As you can see from the screenshot the only information I need for each blog is Username/Password and the url that implement the XMLRPC Metaweblog API and since all major Blog Engine actually implement this interface, this utility can virtually migrate blog from every source and destination. The code is really simple, you can grab the list of post of the source blog with a single call.

1
2
3
AlexJamesBrown.JoeBlogs.MetaWeblogWrapper wrapper = 
new MetaWeblogWrapper(xmlrpcurlSource.Text, usernameSource.Text, passwordSource.Text);
var posts = wrapper.GetRecentPosts(10000);

Now you could simply create another wrapper to the Destination blog, iterate into all the post returned from the GetRecentPost and save them to the new blog.

1
2
3
4
5
6
Post newPost = new Post();
newPost.categories = post.categories;
newPost.title = post.title;
newPost.description = document.DocumentNode.InnerHtml;
newPost.dateCreated = post.dateCreated;
var result = wrapperDest.NewPost(newPost, true);

In *less than 10 lines of codes you can migrate post from a source blog to a destination one.*The only drawback is that you need to replicate categories manually from the original blog to the destination one, because the Joe Blog library does not support creation of categories, but this is a simple process that takes little works.
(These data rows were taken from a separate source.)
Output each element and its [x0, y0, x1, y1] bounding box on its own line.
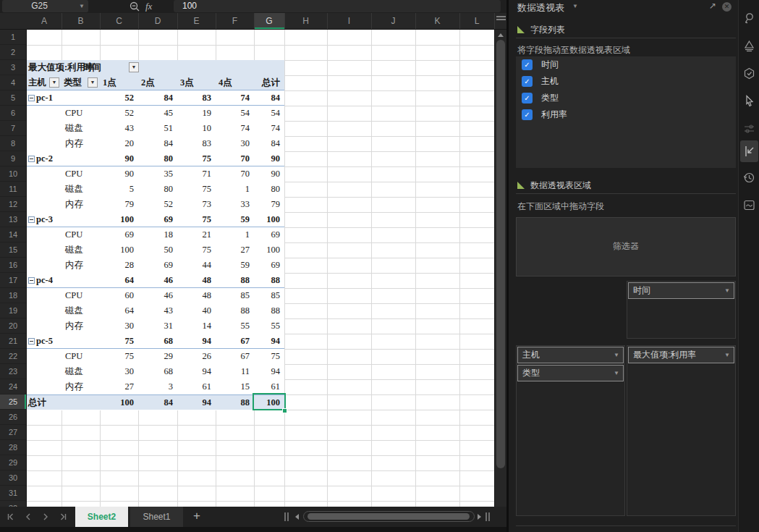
column-header-D[interactable]: D	[138, 13, 177, 29]
row-header-20[interactable]: 20	[0, 318, 26, 334]
pivot-value-cell[interactable]: 88	[216, 303, 254, 318]
rows-area[interactable]: 主机 ▼ 类型 ▼	[516, 345, 625, 516]
row-header-5[interactable]: 5	[0, 90, 26, 106]
pivot-value-cell[interactable]: 54	[216, 106, 254, 120]
pivot-detail-row[interactable]: 磁盘4351107474	[27, 121, 284, 136]
pivot-value-cell[interactable]: 67	[216, 349, 254, 363]
pivot-host-row[interactable]: pc-15284837484	[27, 90, 284, 106]
scroll-up-icon[interactable]	[498, 33, 504, 37]
pivot-pane-icon-active[interactable]	[740, 140, 758, 162]
pivot-value-cell[interactable]: 15	[216, 379, 254, 394]
pivot-value-cell[interactable]: 83	[177, 136, 216, 151]
scroll-left-icon[interactable]	[295, 514, 299, 520]
column-header-J[interactable]: J	[371, 13, 415, 29]
pivot-value-cell[interactable]: 61	[254, 379, 284, 394]
pivot-detail-row[interactable]: CPU691821169	[27, 227, 284, 242]
row-header-6[interactable]: 6	[0, 106, 26, 121]
pivot-host-row[interactable]: pc-29080757090	[27, 151, 284, 166]
pivot-host-value-cell[interactable]: 64	[100, 273, 138, 287]
collapse-minus-icon[interactable]	[28, 216, 35, 223]
collapse-minus-icon[interactable]	[28, 277, 35, 284]
pivot-value-cell[interactable]: 18	[138, 227, 177, 242]
row-header-28[interactable]: 28	[0, 440, 26, 455]
pivot-host-value-cell[interactable]: 90	[100, 151, 138, 166]
pivot-value-cell[interactable]: 55	[216, 318, 254, 333]
pivot-host-value-cell[interactable]: 94	[177, 334, 216, 348]
pivot-value-cell[interactable]: 75	[254, 349, 284, 363]
pivot-value-cell[interactable]: 21	[177, 227, 216, 242]
column-header-A[interactable]: A	[27, 13, 62, 29]
row-header-24[interactable]: 24	[0, 379, 26, 394]
horizontal-scrollbar-thumb[interactable]	[308, 513, 470, 520]
row-header-10[interactable]: 10	[0, 166, 26, 182]
row-header-23[interactable]: 23	[0, 364, 26, 379]
pivot-value-cell[interactable]: 88	[254, 303, 284, 318]
pivot-detail-row[interactable]: 内存3031145555	[27, 318, 284, 334]
pivot-value-cell[interactable]: 20	[100, 136, 138, 151]
pivot-value-cell[interactable]: 75	[177, 242, 216, 257]
pivot-detail-row[interactable]: 内存7952733379	[27, 197, 284, 212]
row-header-14[interactable]: 14	[0, 227, 26, 242]
row-header-17[interactable]: 17	[0, 273, 26, 288]
pivot-value-cell[interactable]: 74	[216, 121, 254, 135]
pivot-value-cell[interactable]: 40	[177, 303, 216, 318]
pivot-value-cell[interactable]: 85	[254, 288, 284, 303]
pivot-value-cell[interactable]: 90	[254, 166, 284, 181]
pivot-value-cell[interactable]: 68	[138, 364, 177, 379]
pivot-value-cell[interactable]: 10	[177, 121, 216, 135]
row-header-25[interactable]: 25	[0, 394, 26, 410]
row-header-32[interactable]: 32	[0, 501, 26, 507]
pivot-detail-row[interactable]: CPU6046488585	[27, 288, 284, 303]
pivot-grand-total-cell[interactable]: 88	[216, 395, 254, 410]
row-header-27[interactable]: 27	[0, 425, 26, 440]
field-item-主机[interactable]: ✓主机	[516, 73, 736, 90]
row-header-15[interactable]: 15	[0, 242, 26, 258]
row-header-12[interactable]: 12	[0, 197, 26, 212]
pivot-value-cell[interactable]: 30	[100, 364, 138, 379]
pivot-value-cell[interactable]: 1	[216, 227, 254, 242]
row-header-21[interactable]: 21	[0, 334, 26, 349]
column-header-L[interactable]: L	[459, 13, 494, 29]
pivot-value-cell[interactable]: 94	[254, 364, 284, 379]
filter-dropdown-icon[interactable]: ▼	[88, 77, 98, 88]
pivot-value-cell[interactable]: 27	[216, 242, 254, 257]
row-header-16[interactable]: 16	[0, 258, 26, 273]
pivot-detail-row[interactable]: 内存2869445969	[27, 258, 284, 273]
pivot-value-cell[interactable]: 44	[177, 258, 216, 272]
column-header-G[interactable]: G	[254, 13, 284, 29]
pivot-value-cell[interactable]: 84	[254, 136, 284, 151]
row-header-31[interactable]: 31	[0, 486, 26, 501]
pivot-grand-total-row[interactable]: 总计100849488100	[27, 394, 284, 410]
pivot-host-value-cell[interactable]: 90	[254, 151, 284, 166]
pivot-value-cell[interactable]: 90	[100, 166, 138, 181]
pivot-value-cell[interactable]: 45	[138, 106, 177, 120]
collapse-minus-icon[interactable]	[28, 156, 35, 162]
formula-input[interactable]: 100	[174, 0, 501, 12]
pivot-value-cell[interactable]: 50	[138, 242, 177, 257]
pivot-host-value-cell[interactable]: 75	[177, 212, 216, 227]
filter-dropdown-icon[interactable]: ▼	[49, 77, 59, 88]
fx-icon[interactable]: fx	[145, 0, 152, 12]
pivot-host-value-cell[interactable]: 69	[138, 212, 177, 227]
split-handle[interactable]	[496, 16, 506, 22]
values-field-select[interactable]: 最大值项:利用率 ▼	[628, 347, 734, 363]
pivot-host-value-cell[interactable]: 80	[138, 151, 177, 166]
pivot-value-cell[interactable]: 26	[177, 349, 216, 363]
pivot-host-value-cell[interactable]: 75	[100, 334, 138, 348]
pivot-detail-row[interactable]: 磁盘58075180	[27, 182, 284, 197]
pivot-value-cell[interactable]: 61	[177, 379, 216, 394]
values-area[interactable]: 最大值项:利用率 ▼	[627, 345, 736, 516]
row-header-22[interactable]: 22	[0, 349, 26, 364]
pivot-detail-row[interactable]: 磁盘6443408888	[27, 303, 284, 318]
row-header-30[interactable]: 30	[0, 470, 26, 486]
pivot-value-cell[interactable]: 70	[216, 166, 254, 181]
column-header-K[interactable]: K	[415, 13, 459, 29]
pivot-value-cell[interactable]: 69	[100, 227, 138, 242]
row-header-8[interactable]: 8	[0, 136, 26, 151]
checkbox-checked-icon[interactable]: ✓	[522, 93, 533, 104]
rows-field-select-1[interactable]: 主机 ▼	[517, 347, 624, 363]
pivot-detail-row[interactable]: 内存273611561	[27, 379, 284, 394]
column-header-E[interactable]: E	[177, 13, 216, 29]
scroll-right-icon[interactable]	[478, 514, 481, 520]
pivot-grand-total-cell[interactable]: 100	[100, 395, 138, 410]
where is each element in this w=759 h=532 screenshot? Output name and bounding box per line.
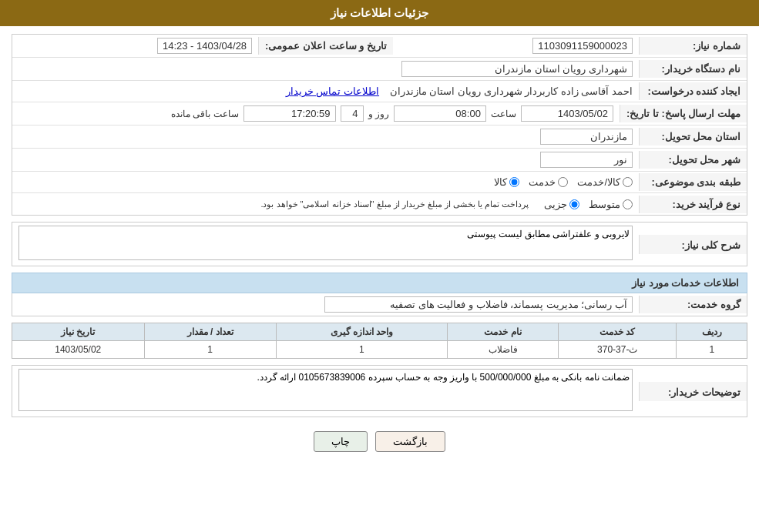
- row-creator: ایجاد کننده درخواست: احمد آقاسی زاده کار…: [12, 81, 747, 102]
- services-section-title: اطلاعات خدمات مورد نیاز: [12, 273, 747, 293]
- services-table-section: ردیف کد خدمت نام خدمت واحد اندازه گیری ت…: [12, 323, 747, 359]
- announce-date-label: تاریخ و ساعت اعلان عمومی:: [258, 37, 393, 55]
- buyer-name-value: شهرداری رویان استان مازندران: [401, 61, 633, 77]
- category-option-kala-khedmat: کالا/خدمت: [577, 176, 633, 188]
- td-service-code: ث-37-370: [559, 341, 677, 359]
- city-label: شهر محل تحویل:: [639, 151, 747, 169]
- main-content: شماره نیاز: 1103091159000023 تاریخ و ساع…: [0, 26, 759, 467]
- need-description-label: شرح کلی نیاز:: [639, 235, 747, 254]
- purchase-type-label-jozii: جزیی: [544, 199, 567, 210]
- page-wrapper: جزئیات اطلاعات نیاز شماره نیاز: 11030911…: [0, 0, 759, 532]
- buyer-notes-label: توضیحات خریدار:: [639, 382, 747, 401]
- row-city: شهر محل تحویل: نور: [12, 149, 747, 172]
- service-group-value-cell: آب رسانی؛ مدیریت پسماند، فاضلاب و فعالیت…: [12, 293, 639, 316]
- creator-label: ایجاد کننده درخواست:: [639, 82, 747, 100]
- category-radio-kala[interactable]: [509, 177, 519, 187]
- deadline-days: 4: [341, 105, 364, 122]
- province-label: استان محل تحویل:: [639, 128, 747, 146]
- need-description-section: شرح کلی نیاز:: [12, 222, 747, 266]
- row-category: طبقه بندی موضوعی: کالا/خدمت خدمت: [12, 172, 747, 193]
- category-label-kala-khedmat: کالا/خدمت: [577, 176, 620, 188]
- table-row: 1 ث-37-370 فاضلاب 1 1 1403/05/02: [12, 341, 747, 359]
- service-group-section: گروه خدمت: آب رسانی؛ مدیریت پسماند، فاضل…: [12, 293, 747, 316]
- print-button[interactable]: چاپ: [314, 431, 368, 452]
- category-radio-group: کالا/خدمت خدمت کالا: [18, 176, 633, 188]
- purchase-type-radio-motavaset[interactable]: [623, 199, 633, 209]
- td-quantity: 1: [144, 341, 276, 359]
- category-radio-kala-khedmat[interactable]: [623, 177, 633, 187]
- category-value-cell: کالا/خدمت خدمت کالا: [12, 173, 639, 191]
- deadline-date: 1403/05/02: [521, 105, 613, 122]
- row-need-description: شرح کلی نیاز:: [12, 223, 747, 266]
- row-buyer-notes: توضیحات خریدار:: [12, 366, 747, 417]
- need-description-value-cell: [12, 223, 639, 266]
- td-date: 1403/05/02: [12, 341, 145, 359]
- deadline-label: مهلت ارسال پاسخ: تا تاریخ:: [620, 105, 747, 122]
- category-label: طبقه بندی موضوعی:: [639, 173, 747, 191]
- button-row: بازگشت چاپ: [12, 423, 747, 460]
- deadline-remaining-label: ساعت باقی مانده: [171, 109, 239, 119]
- category-label-khedmat: خدمت: [529, 176, 556, 188]
- buyer-notes-value-cell: [12, 366, 639, 417]
- service-group-label: گروه خدمت:: [639, 296, 747, 313]
- th-unit: واحد اندازه گیری: [276, 323, 447, 341]
- announce-date-value: 1403/04/28 - 14:23: [157, 38, 252, 54]
- province-value-cell: مازندران: [12, 125, 639, 148]
- deadline-time-label: ساعت: [491, 109, 516, 119]
- deadline-time: 08:00: [394, 105, 486, 122]
- row-deadline: مهلت ارسال پاسخ: تا تاریخ: 1403/05/02 سا…: [12, 102, 747, 125]
- purchase-type-jozii: جزیی: [544, 199, 579, 210]
- td-unit: 1: [276, 341, 447, 359]
- row-province: استان محل تحویل: مازندران: [12, 125, 747, 149]
- th-service-name: نام خدمت: [448, 323, 559, 341]
- td-service-name: فاضلاب: [448, 341, 559, 359]
- table-header-row: ردیف کد خدمت نام خدمت واحد اندازه گیری ت…: [12, 323, 747, 341]
- th-row-num: ردیف: [677, 323, 747, 341]
- td-row-num: 1: [677, 341, 747, 359]
- row-service-group: گروه خدمت: آب رسانی؛ مدیریت پسماند، فاضل…: [12, 293, 747, 316]
- creator-value: احمد آقاسی زاده کاربردار شهرداری رویان ا…: [390, 85, 633, 97]
- category-option-khedmat: خدمت: [529, 176, 568, 188]
- need-number-label: شماره نیاز:: [639, 37, 747, 55]
- purchase-type-label: نوع فرآیند خرید:: [639, 196, 747, 213]
- province-value: مازندران: [540, 129, 633, 145]
- deadline-value-cell: 1403/05/02 ساعت 08:00 روز و 4 17:20:59 س…: [12, 102, 620, 125]
- need-number-value-cell: 1103091159000023: [393, 35, 639, 57]
- category-option-kala: کالا: [494, 176, 519, 188]
- row-buyer-name: نام دستگاه خریدار: شهرداری رویان استان م…: [12, 58, 747, 81]
- category-radio-khedmat[interactable]: [558, 177, 568, 187]
- row-need-number: شماره نیاز: 1103091159000023 تاریخ و ساع…: [12, 35, 747, 58]
- services-table: ردیف کد خدمت نام خدمت واحد اندازه گیری ت…: [12, 323, 747, 359]
- main-info-section: شماره نیاز: 1103091159000023 تاریخ و ساع…: [12, 34, 747, 216]
- deadline-days-label: روز و: [368, 109, 389, 119]
- purchase-type-value-cell: متوسط جزیی پرداخت تمام یا بخشی از مبلغ خ…: [12, 196, 639, 213]
- announce-date-value-cell: 1403/04/28 - 14:23: [12, 35, 258, 57]
- th-date: تاریخ نیاز: [12, 323, 145, 341]
- purchase-type-label-motavaset: متوسط: [589, 199, 620, 210]
- purchase-type-motavaset: متوسط: [589, 199, 633, 210]
- category-label-kala: کالا: [494, 176, 507, 188]
- creator-contact-link[interactable]: اطلاعات تماس خریدار: [286, 85, 379, 97]
- city-value-cell: نور: [12, 149, 639, 171]
- buyer-notes-section: توضیحات خریدار:: [12, 365, 747, 417]
- back-button[interactable]: بازگشت: [375, 431, 445, 452]
- creator-value-cell: احمد آقاسی زاده کاربردار شهرداری رویان ا…: [12, 82, 639, 100]
- th-service-code: کد خدمت: [559, 323, 677, 341]
- purchase-note: پرداخت تمام یا بخشی از مبلغ خریدار از مب…: [260, 199, 529, 209]
- purchase-type-radio-group: متوسط جزیی: [544, 199, 633, 210]
- city-value: نور: [540, 152, 633, 168]
- row-purchase-type: نوع فرآیند خرید: متوسط جزیی: [12, 193, 747, 215]
- buyer-notes-textarea[interactable]: [18, 369, 633, 411]
- buyer-name-label: نام دستگاه خریدار:: [639, 60, 747, 78]
- deadline-remaining: 17:20:59: [243, 105, 336, 122]
- need-description-textarea[interactable]: [18, 226, 633, 260]
- page-title: جزئیات اطلاعات نیاز: [331, 6, 428, 19]
- service-group-value: آب رسانی؛ مدیریت پسماند، فاضلاب و فعالیت…: [324, 296, 633, 313]
- need-number-value: 1103091159000023: [532, 38, 633, 54]
- buyer-name-value-cell: شهرداری رویان استان مازندران: [12, 58, 639, 80]
- page-header: جزئیات اطلاعات نیاز: [0, 0, 759, 26]
- th-quantity: تعداد / مقدار: [144, 323, 276, 341]
- purchase-type-radio-jozii[interactable]: [569, 199, 579, 209]
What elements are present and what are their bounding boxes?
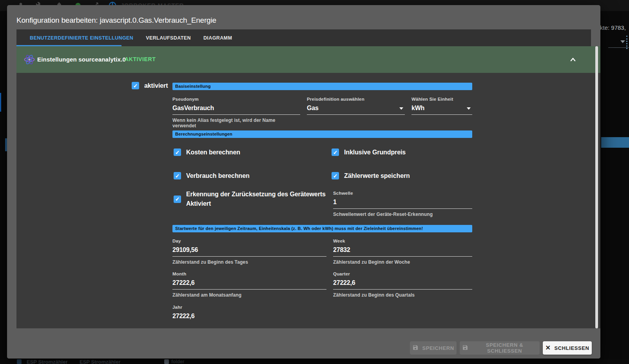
sourceanalytix-atom-icon (24, 54, 35, 65)
price-definition-label: Preisdefinition auswählen (307, 97, 405, 101)
month-helper: Zählerstand am Monatsanfang (172, 292, 326, 298)
day-label: Day (172, 239, 326, 243)
enabled-checkbox-row: ✓ aktiviert (132, 82, 168, 89)
pseudonym-field: Pseudonym Wenn kein Alias festgelegt ist… (172, 97, 300, 129)
day-field: Day Zählerstand zu Beginn des Tages (172, 239, 326, 265)
day-input[interactable] (172, 246, 326, 257)
column-divider-dots[interactable] (626, 36, 627, 49)
price-definition-select[interactable]: Gas (307, 105, 405, 115)
chevron-down-icon (399, 107, 403, 110)
check-icon: ✓ (133, 83, 138, 89)
check-icon: ✓ (175, 173, 180, 179)
unit-field: Wählen Sie Einheit kWh (411, 97, 472, 115)
dialog-scrollbar[interactable] (595, 46, 598, 328)
chevron-down-icon (467, 107, 471, 110)
section-basis: Basiseinstellung (172, 83, 472, 90)
reset-detection-checkbox-row: ✓ Erkennung der Zurücksetzung des Geräte… (174, 190, 326, 208)
baseprice-label: Inklusive Grundpreis (344, 149, 406, 156)
sourceanalytix-accordion-header[interactable]: Einstellungen sourceanalytix.0 AKTIVIERT (16, 46, 600, 73)
unit-label: Wählen Sie Einheit (411, 97, 472, 101)
selected-row-fragment (601, 137, 629, 148)
filter-underline (608, 47, 629, 48)
selected-row-edge-fragment (0, 93, 1, 112)
objects-count: kte: 9783, (600, 24, 626, 31)
config-dialog: Konfiguration bearbeiten: javascript.0.G… (7, 5, 600, 359)
consumption-label: Verbrauch berechnen (186, 172, 250, 179)
dialog-title: Konfiguration bearbeiten: javascript.0.G… (16, 16, 216, 25)
unit-select[interactable]: kWh (411, 105, 472, 115)
dialog-footer: SPEICHERN SPEICHERN & SCHLIESSEN ✕ SCHLI… (7, 328, 600, 359)
meter-values-label: Zählerwerte speichern (344, 172, 410, 179)
enabled-label: aktiviert (144, 82, 168, 89)
tab-chart[interactable]: DIAGRAMM (197, 29, 238, 46)
quarter-helper: Zählerstand zu Beginn des Quartals (333, 292, 472, 298)
costs-label: Kosten berechnen (186, 149, 240, 156)
pseudonym-input[interactable] (172, 105, 300, 115)
save-button[interactable]: SPEICHERN (410, 341, 457, 355)
meter-values-checkbox-row: ✓ Zählerwerte speichern (332, 172, 410, 179)
save-button-label: SPEICHERN (422, 345, 454, 351)
object-type-text: folder (171, 359, 184, 364)
month-input[interactable] (172, 279, 326, 290)
tab-history-data[interactable]: VERLAUFSDATEN (140, 29, 197, 46)
check-icon: ✓ (333, 173, 338, 179)
pseudonym-label: Pseudonym (172, 97, 300, 101)
tab-custom-settings[interactable]: BENUTZERDEFINIERTE EINSTELLUNGEN (24, 29, 140, 46)
objects-table-row: ESP Stromzähler ESP Stromzähler folder (0, 359, 629, 364)
price-definition-value: Gas (307, 105, 319, 111)
quarter-field: Quarter Zählerstand zu Beginn des Quarta… (333, 272, 472, 298)
month-label: Month (172, 272, 326, 276)
status-badge: AKTIVIERT (125, 56, 156, 62)
save-and-close-button[interactable]: SPEICHERN & SCHLIESSEN (460, 341, 540, 355)
enabled-checkbox[interactable]: ✓ (132, 82, 139, 89)
price-definition-field: Preisdefinition auswählen Gas (307, 97, 405, 115)
day-helper: Zählerstand zu Beginn des Tages (172, 259, 326, 265)
accordion-title: Einstellungen sourceanalytix.0 (37, 56, 126, 63)
check-icon: ✓ (333, 150, 338, 155)
close-button-label: SCHLIESSEN (554, 345, 589, 351)
week-field: Week Zählerstand zu Beginn der Woche (333, 239, 472, 265)
device-icon (17, 359, 22, 364)
screen: JOBROKER-MASTER kte: 9783, ESP Stromzähl… (0, 0, 629, 364)
object-name-text: ESP Stromzähler (80, 359, 121, 364)
section-berechnung: Berechnungseinstellungen (172, 130, 472, 138)
save-icon (462, 344, 468, 352)
baseprice-checkbox[interactable]: ✓ (332, 148, 339, 156)
quarter-input[interactable] (333, 279, 472, 290)
consumption-checkbox-row: ✓ Verbrauch berechnen (174, 172, 250, 179)
threshold-helper: Schwellenwert der Geräte-Reset-Erkennung (333, 212, 472, 217)
pseudonym-helper: Wenn kein Alias festgelegt ist, wird der… (172, 118, 300, 129)
save-icon (412, 344, 419, 352)
save-and-close-button-label: SPEICHERN & SCHLIESSEN (472, 342, 537, 354)
baseprice-checkbox-row: ✓ Inklusive Grundpreis (332, 148, 406, 156)
chevron-down-icon[interactable] (620, 40, 625, 43)
chevron-up-icon[interactable] (568, 55, 578, 64)
costs-checkbox[interactable]: ✓ (174, 148, 181, 156)
check-icon: ✓ (175, 150, 180, 155)
section-startwerte: Startwerte für den jeweiligen Zeitraum, … (172, 225, 472, 232)
reset-detection-label: Erkennung der Zurücksetzung des Gerätewe… (186, 190, 326, 208)
close-icon: ✕ (545, 345, 551, 351)
dialog-scroll-area: Einstellungen sourceanalytix.0 AKTIVIERT… (16, 46, 600, 328)
meter-values-checkbox[interactable]: ✓ (332, 172, 339, 179)
costs-checkbox-row: ✓ Kosten berechnen (174, 148, 240, 156)
object-id-text: ESP Stromzähler (27, 359, 68, 364)
unit-value: kWh (411, 105, 424, 111)
reset-detection-checkbox[interactable]: ✓ (174, 196, 181, 203)
threshold-field: Schwelle Schwellenwert der Geräte-Reset-… (333, 191, 472, 217)
quarter-label: Quarter (333, 272, 472, 276)
dialog-tabbar: BENUTZERDEFINIERTE EINSTELLUNGEN VERLAUF… (16, 29, 591, 46)
threshold-label: Schwelle (333, 191, 472, 196)
week-helper: Zählerstand zu Beginn der Woche (333, 259, 472, 265)
year-label: Jahr (172, 305, 326, 310)
reset-detection-label-line2: Aktiviert (186, 199, 326, 208)
year-field: Jahr (172, 305, 326, 322)
reset-detection-label-line1: Erkennung der Zurücksetzung des Gerätewe… (186, 190, 326, 199)
threshold-input[interactable] (333, 199, 472, 209)
week-input[interactable] (333, 246, 472, 257)
week-label: Week (333, 239, 472, 243)
folder-icon (164, 359, 169, 364)
close-button[interactable]: ✕ SCHLIESSEN (543, 341, 592, 355)
year-input[interactable] (172, 313, 326, 322)
consumption-checkbox[interactable]: ✓ (174, 172, 181, 179)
My routine actually takes care of moving also the image resources from the original post to the destination one. When you blog with tools like Windows Live Writer, when you embed images into a post, the tool usually upload the image in destination blog, and if you only copy the blog post with the above code, all the images still refer to the one uploaded to the old blog. If the old blog will remain online usually this is not a big problem, but if you plan to turn off source blog entirely, all the image will not be available anymore.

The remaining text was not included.